Suspira, o respira fuerte, cualesquiera de las dos valen, ambas son para manifestar la frustración y el calor; a su alrededor, más de quinientos puestos que se colocan en docenas de hileras, en una maraña que solo se puede entender… piensa, que solo lo pueden saber ellos, los que los colocan, y además, lleno de gente, que parece que regalan las cosas, ¡con el calor que hace!, si él tuviera que comprar, no iría allí ni loco.
Se coloca en la sombra, al sol imposible, parece un infiernillo, la temperatura es constante en que sube o eso parece, en un cuerpo que no está acostumbrado, mira y remira, ofrecen de todo; en la que ve primera, desde zapatillas deportivas a ganchillos del pelo, pasando por todo lo que quedaría entremedias.

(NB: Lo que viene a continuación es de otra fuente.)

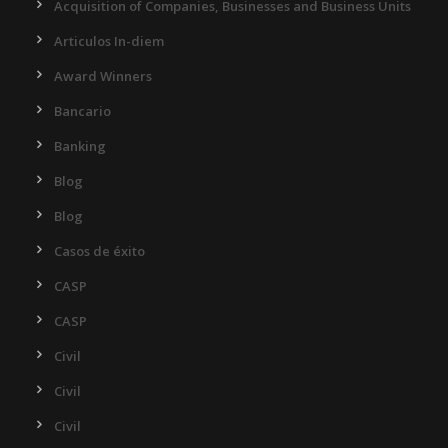
Acquisition of Companies, Businesses and Business Units
Articulos In-diem
Award Winners
Bancario
Banking
Blog
Blog
Casos de éxito
CASP
CASP
Civil
Civil
Civil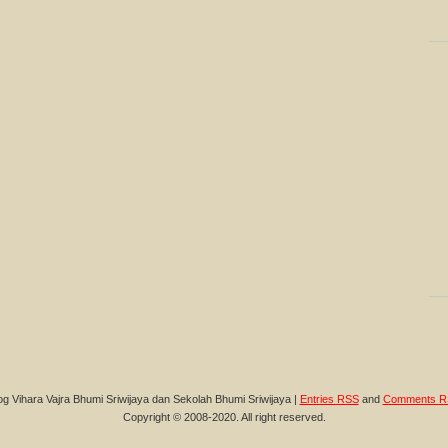
og Vihara Vajra Bhumi Sriwijaya dan Sekolah Bhumi Sriwijaya |
Entries RSS
and
Comments R
Copyright © 2008-2020. All right reserved.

La vista interminable, otra calle, encurtidos, siguiente, ropa de todos los colores y formas, pepinillos en vinagre, y aceitunas, al lado, en la siguiente, bolsos, lencería de andar por casa, y otra fila más y otra, para volverse loco, y gente, tanta gente que parece una marea, cientos de posibles clientes por todos lados; hay los que solo miran, pero la mayoría llevan las bolsas blancas de mala calidad del mercadillo, y por supuesto a paso de tortuga, sin poder pararse, porque en su lentitud, incluso así, se los llevaría la marabunta humana.
Estudia todo, allí al fondo, la enorme portada de la Feria de Mayo, que reposa bajo al sol, y supone que esta momificada, hasta la próxima feria, en ese lugar nadie aguanta el sol sin dejar el pellejo en el camino.
Albero, desde una punta a otra, como si fuera obligatorio, árboles pequeños, que algún día, si los riegan en abundancia, quizás den sombra…algún día.
Fuentes, muchas, por suerte, todas con colas, que el calor, por muy acostumbrado que se esté a él, al final se lleva toda la humedad que tengas.
Y la mente divaga hacia su tierra, sonríe al pensar que, en aquella, no necesitaría ponerse al abrigo de una sombra, y en esta agostera, te sobra hasta el pelo.
Con tristeza, piensa, ¡quiero volver a mi puñetera tierra!, y el mismo se contesta, “no te quedan años, chaval”
Con disimulo baja la cabeza, está sudando como un cerdo, se duchó, desodorante, mil cosas, pero…, algo que no se puede remediar…huele, no demasiado, pero si, huele, ¿y la cabeza?, como un maldito bombo.
La botella martirizada, casi muerta, bebe un largo trago del agua, caliente como si fueran meados, y se acaba, la mira, se ha bebido en media mañana lo que en su tierra le duraría dos días.
Ve a sus compañeros, lo están pasando peor, uno de ellos, Montes, puede pesar ciento treinta kilos recién levantado. Allí lo ve, otra ronda más comienza.
Montes se mueve bien a pesar de sus kilos, es alto, con barriga, ya luce canas, de unos cuarenta años, y la chaqueta le sienta como un tiro.
Intenta parecer algo más atlético de lo que es, se machaca en el gimnasio, pero no consigue nada, resopla aquí, resopla cuando anda, resopla cuando está en el gimnasio, no es hombre de persecuciones.
Santos es distinto, delgado como un lebrel, con cara de hurón, moreno y repeinado, casi no habla, prefiere a Montes.
Lo cierto es que no conoce a ninguno de los dos, apenas un par de días; Santos es más reservado, tiene pinta de chulo de playa, el pelo un poco largo con caracolillos, y una cara que parece saber más que el diablo. Ambos tienen más tiros pegados que la bandera del tercio.
No sabe si han mandado a alguien para que los controle, no sería la primera vez, hay que hacer como que esto es importante, fabricar, inventar si es necesario un maravilloso informe, y mañana más.
Y entre tanto, los gritos, «que me lo quitan de las manos», «lo mejor que puedas encontrar». Esta ciudad parece el fin del mundo, ahora se da cuenta de cómo echa de menos el frio.